FLFS : Oui, mais les rôles ont été inversés : Yan Solo dit "Je t'aime" et Leia répond "Je sais !"

IK : Je n'ai pas aimé ce film et je ne m'en souviens pas.

FLFS : Il a inversé les répliques.

IK : Je vois… c'est intelligent, c'est intelligent.

FLFS : Nous savons que vous êtes musicien, entre autre que vous pratiquez le violon. Avez-vous rencontré John Williams. Avez-vous participé à l'écriture de la bande originale de L'Empire ?

IK : Non, c'est une relation différente. Parce qu'il avait composé LA GUERRE DES ETOILES et qu'il y avait des thèmes déjà posés. Une chose amusante s'est produite avec John. Nous lui avons montré le film. Il l'aimait beaucoup. Ensuite, lorsque nous nous sommes mis au travail - vous commencez au début et balayez toutes les scènes une à une, en décidant ou commence la musique et ou elle se termine, quand le son se termine et quand il doit être recouvert par la musique. Début fin, début fin… Nous avons fait le début et puis tout de suite nous avions du mal à tomber d'accord sur le moment où il fallait arrêter la musique. Nous nous sommes regardés et il me dit "Tu sais quoi ? Prenons les choses à l'envers, regardons le film et voyons quels passages peuvent se passer de musique." C'était la première fois que je connaissais ce genre de situation. Nous avons complètement inversé l'approche du film. Il était merveilleux. L'avantage que j'avais c'est que je savais lire les partitions. Quand il enregistrait, il y avait parfois des choses qui ne fonctionnaient pas très bien. Nous regardions les partitions et je lui disais "Mon Dieu, nous avons tout ces trombones à l'unisson, je m'en lasse… Pourquoi n'introduirions nous pas tel ou tel instrument ?" "Laisse moi essayer… ", disait-il [Il mime John Williams en train de réécrire]. C'est un génie, Williams est un véritable génie. Il est le meilleur que nous ayons que se soit pour les grandes orchestrations comme pour les plus petites.

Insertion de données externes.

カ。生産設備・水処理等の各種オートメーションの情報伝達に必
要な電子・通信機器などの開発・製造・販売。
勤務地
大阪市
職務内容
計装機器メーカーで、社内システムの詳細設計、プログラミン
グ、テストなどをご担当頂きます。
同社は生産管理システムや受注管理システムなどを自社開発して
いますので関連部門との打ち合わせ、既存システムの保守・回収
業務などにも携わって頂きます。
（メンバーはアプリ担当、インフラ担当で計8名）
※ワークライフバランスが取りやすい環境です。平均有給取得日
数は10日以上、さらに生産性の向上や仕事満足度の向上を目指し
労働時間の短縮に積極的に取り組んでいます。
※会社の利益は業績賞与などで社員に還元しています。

FLFS : Vous jouez de la musique, de la viole. Est-ce exact ?

IK : De la viole, oui.

FLFS : Quelle est votre opinion sur la science-fiction ? En général ? Au cinéma ? En littérature ?

IK : Vous savez, les films de Star Wars ne sont pas de la science-fiction. Beaucoup pensent que c'est de la science-fiction, mais ça n'en est pas. La science-fiction traite de fait scientifiquement possibles mais dans le futur. Ces films ressemblent davantage à des contes de fée. Vous réalisez l'immensité de l'espace ? Tout se mesure en millions de miles. Nous ne sommes pas plus gros qu'un grain de sable sur la Terre toute entière, notre planète est insignifiante. Il y a des millions de planètes et de soleils qui tournent en orbite les uns autour des autres. Non, ce n'est pas de la science-fiction, ce sont des contes de fée.

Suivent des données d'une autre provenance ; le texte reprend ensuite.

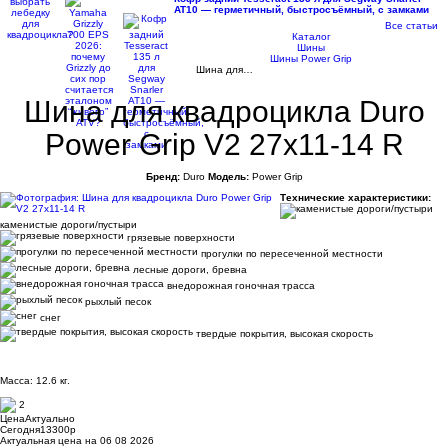
AT10 — герметичный, быстросъёмный, с замками
Все статьи
Каталог
Шины
Шины Power Grip
Шина для…
Шина для квадроцикла Duro
Power Grip V2 27x11-14 R
Бренд:
Duro
Модель:
Power Grip
Технические характеристики:
каменистые дороги/пустыри
грязевые поверхности
прогулки по пересеченной местности
лесные дороги, бревна
внедорожная гоночная трасса
рыхлый песок
снег
твердые покрытия, высокая скорость
Масса: 12.6 кг.
2
Цена
Актуально
Сегодня
13300
p
Актуальная цена на 06 08 2026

FLFS : Est-ce que c'est beaucoup plus compliqué de tourner ce genre de film avec tout ces effets spéciaux ?

IK : Oui, c'est totalement différent des autres films. Maintenant il y a le numérique. A l'époque cette technologie n'existait pas alors on devait construire les décors et tout ce qui devait l'être. C'était vraiment différent de ce qu'ils peuvent faire maintenant.

FLFS : Vous aimez l'Edition Spéciale du film ?

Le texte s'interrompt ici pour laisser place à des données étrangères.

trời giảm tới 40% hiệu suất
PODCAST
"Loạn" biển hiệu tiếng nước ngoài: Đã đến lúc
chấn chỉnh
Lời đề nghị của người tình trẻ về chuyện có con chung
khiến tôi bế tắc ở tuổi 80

IK : Mon film a très peu changé excepté pour quelques secondes dans une ou deux séquences. Les autres sont très différents. Le Jedi est très différent et dans La guerre des étoiles, il a inséré des scènes coupées. Mon film est resté assez intact. Il m'a demandé s'il pouvait ajouter le monstre des glaces au début. Il a aussi fait quelque choses de très amusant : dans la version originale, lorsque le groupe marche dans le corridor, je voulais qu'il y ait des fenêtres pour que l'on voit l'extérieur de la ville mais nous n'avions pas l'argent pour le faire. Lorsque je me suis rendu à San Francisco pour prendre connaissance des modifications, la scène en question arrive. Il y a des fenêtres… J'ai dit "George, c'est fantastique !" et il m'a répondu : "C'est une surprise pour toi." Il l'a fait pour moi. Avec ses studios numériques cela a été très facile à faire.

[Hors champ, Irvin Kershner nous confie une autre petite anecdote à propos de Vador qui tend le poing en disant 'Je suis ton père'.]

IK : Lors de la première projection, lorsqu’il [David Prowse] a vu la scène pour la première fois, il était assis derrière moi. Il m’a tapé sur l’épaule et il m’a dit "Pourquoi ne m’avez-vous pas dit que j’étais son père ? Je l’aurais joué différemment !". Il pensait être un acteur ! (rires).